Presently, Kindred has 10 employees including its two founders. It will use its capital in part to do some hiring as well as to expand its product.

“We both had the opportunity to build products at companies that ended up becoming really huge,” Palesky said. “And because of that, we were able to learn a tremendous amount about what it means to bring an idea from zero to one and scale it. And we’ve been lucky enough to have some real champions, People who we’ve worked with before, who saw what we were capable of and helped to give us this push to take the leap to do something ourselves because of our track record of working with them in the past.”

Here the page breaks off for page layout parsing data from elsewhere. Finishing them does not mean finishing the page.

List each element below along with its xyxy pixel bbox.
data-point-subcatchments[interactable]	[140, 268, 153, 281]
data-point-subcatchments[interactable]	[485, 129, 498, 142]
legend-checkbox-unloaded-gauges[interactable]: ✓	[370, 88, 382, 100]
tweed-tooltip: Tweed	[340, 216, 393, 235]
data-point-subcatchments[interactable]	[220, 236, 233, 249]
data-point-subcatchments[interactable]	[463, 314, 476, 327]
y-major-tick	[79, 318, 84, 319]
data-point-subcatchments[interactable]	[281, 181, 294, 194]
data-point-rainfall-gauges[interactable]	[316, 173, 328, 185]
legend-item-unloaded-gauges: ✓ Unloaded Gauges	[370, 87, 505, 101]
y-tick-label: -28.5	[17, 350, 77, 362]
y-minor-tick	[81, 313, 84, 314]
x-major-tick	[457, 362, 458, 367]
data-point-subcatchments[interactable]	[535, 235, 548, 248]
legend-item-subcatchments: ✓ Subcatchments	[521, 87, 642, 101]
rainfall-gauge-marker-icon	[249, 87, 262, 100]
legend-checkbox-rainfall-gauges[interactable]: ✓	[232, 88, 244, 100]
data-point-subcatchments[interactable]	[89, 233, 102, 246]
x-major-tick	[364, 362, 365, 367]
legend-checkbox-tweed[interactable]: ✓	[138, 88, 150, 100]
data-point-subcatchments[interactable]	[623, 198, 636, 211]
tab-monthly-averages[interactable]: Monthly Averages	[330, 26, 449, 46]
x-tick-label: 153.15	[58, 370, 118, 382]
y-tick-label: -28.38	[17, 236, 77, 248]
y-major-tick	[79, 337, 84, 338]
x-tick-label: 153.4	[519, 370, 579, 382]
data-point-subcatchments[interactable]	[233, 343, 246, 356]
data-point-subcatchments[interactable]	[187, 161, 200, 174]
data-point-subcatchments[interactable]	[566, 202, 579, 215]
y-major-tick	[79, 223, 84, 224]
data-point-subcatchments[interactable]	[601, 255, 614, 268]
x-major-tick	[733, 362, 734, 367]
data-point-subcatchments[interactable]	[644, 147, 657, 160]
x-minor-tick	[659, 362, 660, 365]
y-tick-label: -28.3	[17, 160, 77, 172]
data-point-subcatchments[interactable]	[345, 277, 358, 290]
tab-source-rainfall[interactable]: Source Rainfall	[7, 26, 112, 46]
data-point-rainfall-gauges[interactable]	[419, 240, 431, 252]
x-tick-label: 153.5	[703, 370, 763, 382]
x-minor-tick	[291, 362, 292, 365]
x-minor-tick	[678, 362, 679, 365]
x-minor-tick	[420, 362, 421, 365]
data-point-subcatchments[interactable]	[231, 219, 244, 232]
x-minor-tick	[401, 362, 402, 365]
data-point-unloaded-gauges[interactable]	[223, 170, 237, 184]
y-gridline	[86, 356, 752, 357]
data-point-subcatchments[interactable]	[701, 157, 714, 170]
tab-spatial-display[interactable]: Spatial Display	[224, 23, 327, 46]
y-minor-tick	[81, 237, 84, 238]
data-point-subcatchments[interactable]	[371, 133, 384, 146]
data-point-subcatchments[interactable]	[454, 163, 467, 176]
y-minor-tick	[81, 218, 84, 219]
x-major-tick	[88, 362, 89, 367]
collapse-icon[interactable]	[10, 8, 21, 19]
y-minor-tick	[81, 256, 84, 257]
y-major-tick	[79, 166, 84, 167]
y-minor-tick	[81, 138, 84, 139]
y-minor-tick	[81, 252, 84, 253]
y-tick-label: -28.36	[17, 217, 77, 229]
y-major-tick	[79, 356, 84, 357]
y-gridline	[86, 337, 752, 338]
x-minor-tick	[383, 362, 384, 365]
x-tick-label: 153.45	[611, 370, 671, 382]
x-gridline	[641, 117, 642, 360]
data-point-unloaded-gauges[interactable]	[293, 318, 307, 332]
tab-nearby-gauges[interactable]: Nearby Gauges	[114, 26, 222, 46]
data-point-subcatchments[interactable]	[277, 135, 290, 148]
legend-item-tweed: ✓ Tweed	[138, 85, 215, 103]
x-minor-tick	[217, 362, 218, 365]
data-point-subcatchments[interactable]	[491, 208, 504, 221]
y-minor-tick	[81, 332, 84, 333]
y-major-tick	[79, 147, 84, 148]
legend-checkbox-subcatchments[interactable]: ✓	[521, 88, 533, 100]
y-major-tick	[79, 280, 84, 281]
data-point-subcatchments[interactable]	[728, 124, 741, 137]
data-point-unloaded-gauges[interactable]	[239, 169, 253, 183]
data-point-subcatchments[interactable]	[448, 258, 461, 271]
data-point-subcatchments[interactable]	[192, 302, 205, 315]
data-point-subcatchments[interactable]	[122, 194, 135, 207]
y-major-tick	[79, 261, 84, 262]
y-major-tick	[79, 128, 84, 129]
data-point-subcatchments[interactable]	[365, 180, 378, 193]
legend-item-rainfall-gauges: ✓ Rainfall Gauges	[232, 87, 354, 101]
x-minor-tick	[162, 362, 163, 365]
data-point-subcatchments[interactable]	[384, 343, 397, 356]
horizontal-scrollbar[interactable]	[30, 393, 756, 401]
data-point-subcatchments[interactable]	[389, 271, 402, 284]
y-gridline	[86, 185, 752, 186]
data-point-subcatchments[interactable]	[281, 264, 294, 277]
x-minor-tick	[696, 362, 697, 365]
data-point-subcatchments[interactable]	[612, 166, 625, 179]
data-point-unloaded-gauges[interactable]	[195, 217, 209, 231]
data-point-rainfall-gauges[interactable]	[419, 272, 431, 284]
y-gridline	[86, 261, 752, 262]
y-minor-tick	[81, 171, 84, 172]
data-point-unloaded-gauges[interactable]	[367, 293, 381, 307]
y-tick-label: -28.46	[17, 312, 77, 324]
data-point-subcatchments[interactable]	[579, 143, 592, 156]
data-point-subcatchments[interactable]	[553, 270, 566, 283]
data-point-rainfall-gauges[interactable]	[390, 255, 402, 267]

A16z General Partner Sriram Krishnan said he was drawn to lead the seed round for Kindred due to “a combination of the founders, market and great timing.”

He described Paelsky and Amini as the kind of founders his firm “loves to back.”

“We got so many glowing references and reviews from their time at Opendoor and other places. And when we met them, it was clear why,” Krishnan told TechCrunch.

The investor also believes Kindred is expanding the market by providing trust and convenience in a way that unlocks more primary residences. And In his view, home swapping is “entirely different” from renting. 

“Kindred can bring to market net new home inventory in the vacation rental market,” he said. “The market size of primary residences is massive compared to investment homes.They have the perfect ‘why now’ as remote work has driven an increasing appetite to travel, and we’ve seen that short-term rental platforms are supply-constrained, driving up the cost of travel.”